Annabelle S. Slingerland, MD, MPH, from the Leiden University Medical Center in the Netherlands, and colleagues randomized 506 patients with type 2 diabetes seen at 13 hospitals (cluster-randomized) to patient-centered (237 patients) or usual care (controls; 269 patients). Change in HbA1c, quality-adjusted life years (QALYs), and costs were the outcomes of interest. Patients were stratified by baseline HbA1c: <7.0 percent (53 mmol/mol), 7.0 to 8.5 percent, and >8.5 percent (69 mmol/mol).

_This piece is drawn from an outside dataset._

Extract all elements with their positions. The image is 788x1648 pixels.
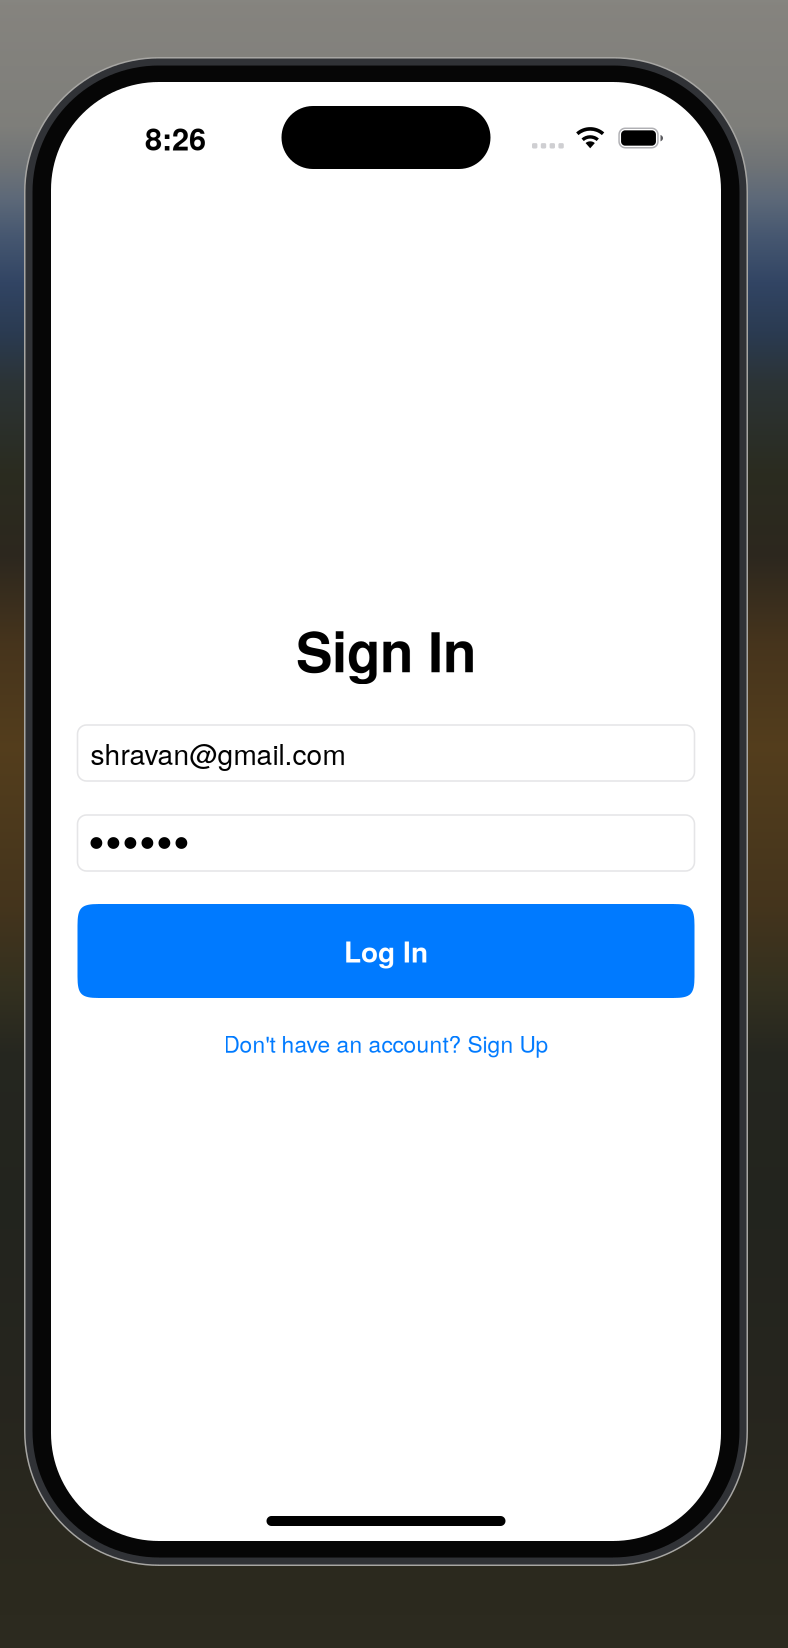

The researchers found that patient-centered care was most effective and cost-effective in those with baseline HbA1c >8.5 percent, with HbA1c reduction after one year of 0.83 percent and an incremental cost-effectiveness ratio (ICER) of US$261 per QALY. This would translate to a lifetime gain of 0.54 QALYs at a cost of US$3,482 (ICER, US$6,443/QALY). For those with baseline HbA1c 7.0 to 8.5 percent, there was a gain of 0.24 QALY at a cost of US$4,731 (ICER, US$20,086/QALY). For patients with a baseline HbA1c <7.0 percent, care was not cost-effective.
"Patient-centered care is more valuable when targeted to patients with HbA1c >8.5 percent (69 mmol/mol), confirming clinical intuition," the authors write.